The difference could amount to hundreds of thousands of acre-feet over the season, or what Rickert anecdotally estimates to be an 8% to 12% gain in snow per season, a number he calculates based on the amounts estimated in those eight programs’ annual reports. “At $2 per acre-foot, that’s just amazing bang for the buck,” Rickert says. 

Then again, the impact may well be much lower. In 2018, results from an intensive cloud-seeding research project were published, reporting on a seeding study program in Wyoming from 2008 to 2013. There, researchers found that the seeding enhanced annual precipitation by just 1% to 1.5%.

Just one operation in Colorado uses a plane, and it’s a bumpy ride on wings prone to icing over. Most install equipment and generators in the mountains above around 8,000 feet in elevation to spray silver iodide thousands of feet overhead into clouds, cued by a remote operator on a distant computer as storms build.

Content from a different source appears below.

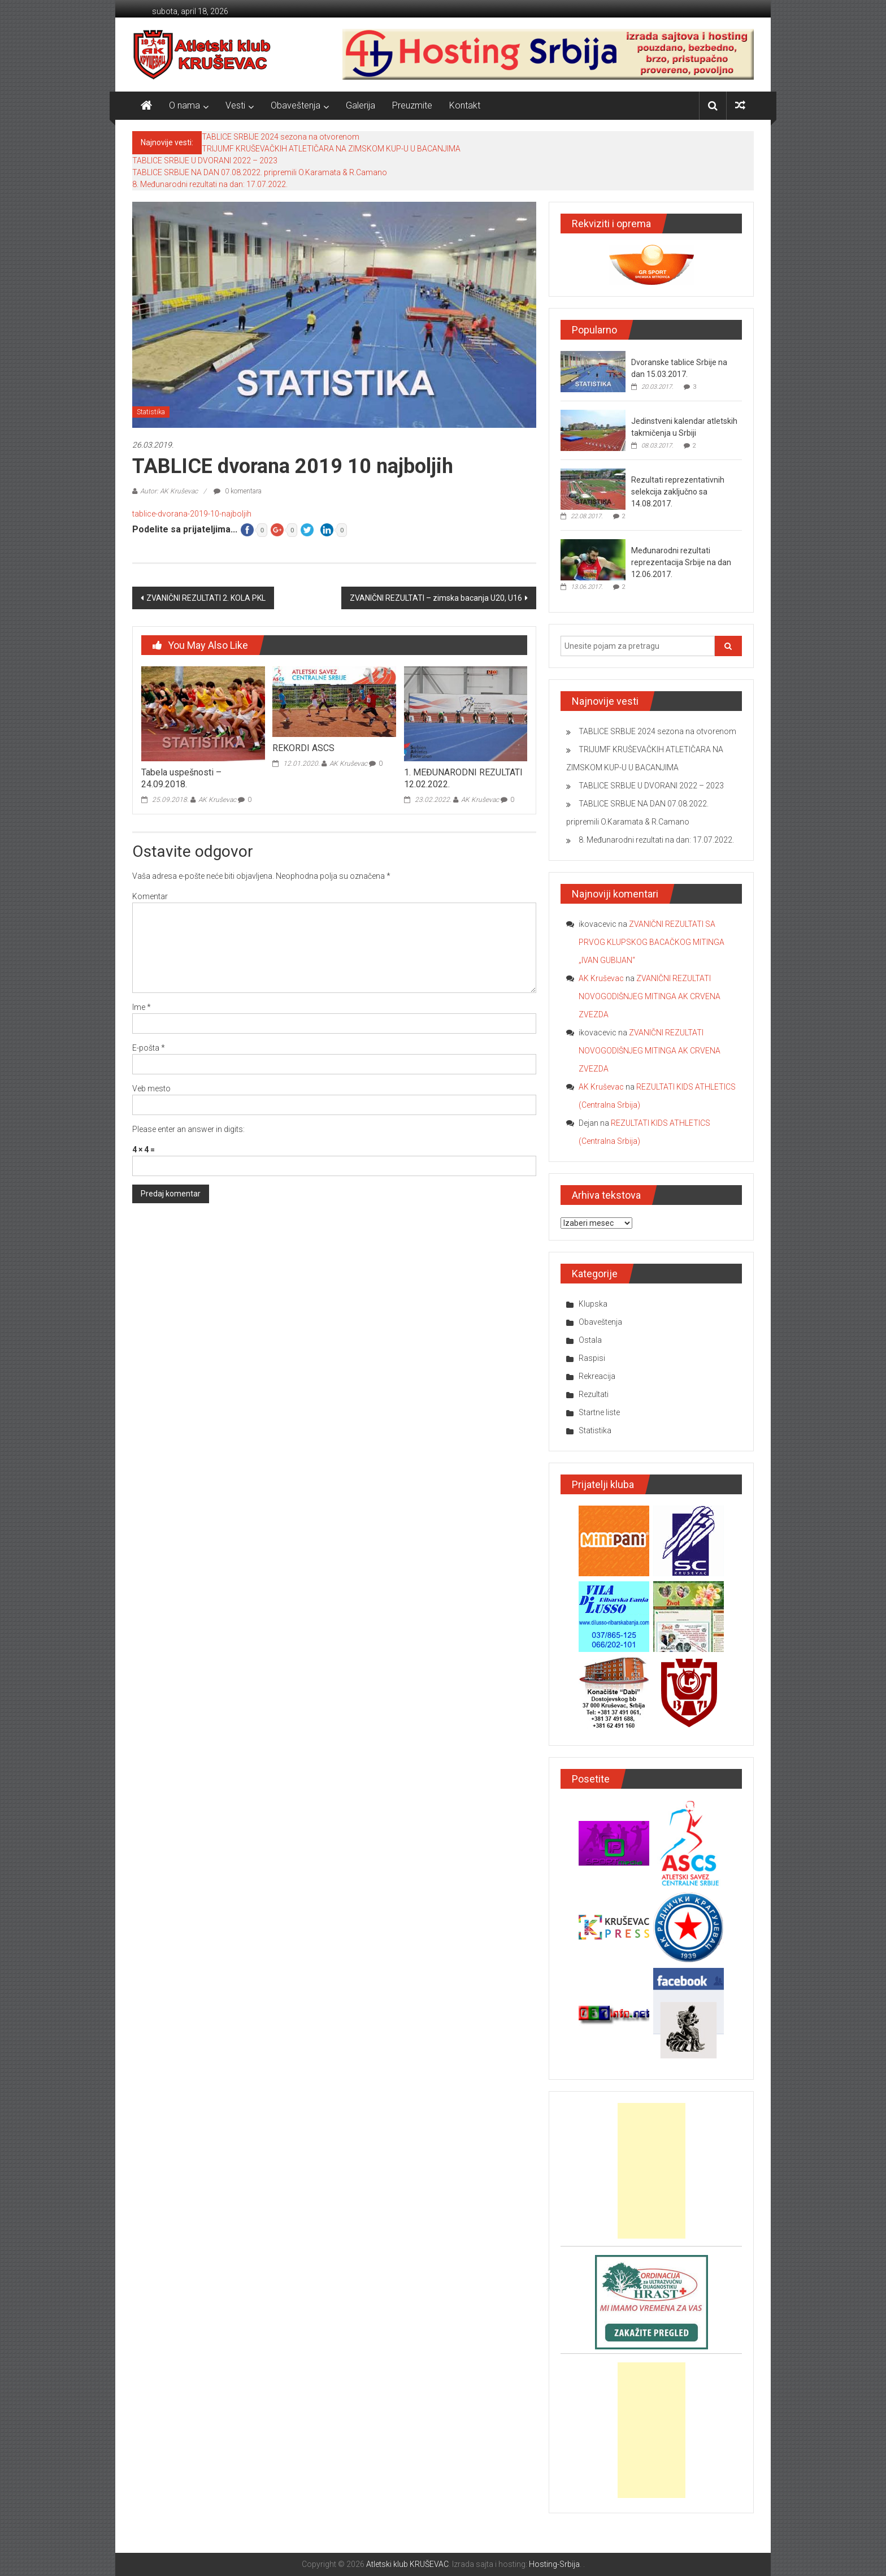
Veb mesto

“You have this window of opportunity where you have these clouds full of water drops that aren’t really doing anything,” says Frank McDonough, associate research scientist with the Desert Research Institute, which works on deepening the snow at Winter Park Ski Area and in the North Platte River headwaters. Seeding can compel the clouds to release snow when they might not, or snow a little more than they might otherwise. He’s had people stand in cloud-seeded areas and non-seeded areas and compare snowflakes and precipitation rates, and says, “We consistently see increased snowfall in our target areas.”

But seeding can’t prompt clouds to form, and clouds also decline with drought. Still, making a little more of snowy winters could boost reservoirs so they start the next dry spell closer to full. 

One challenge with cloud seeding is that the U.S. Environmental Protection Agency lists silver and its compounds as a toxic pollutant and regulates its concentrations in drinking water, and at least one study found moderate toxicity risk for aquatic life. Humans exposed to high concentrations of silver can experience skin discoloration. Researchers, including Tessendorf, say silver iodide has been measured in the parts per trillion level in cloud-seeded areas, which is so low that it’s nearly indistinguishable from background levels. Concerns might only arise at a couple orders of magnitude greater concentrations, she added, but that does mean if a geographic region doubles or triples local cloud-seeding efforts, silver concentrations could increase. The Colorado Water Conservation Board plans to sample soils to monitor those levels.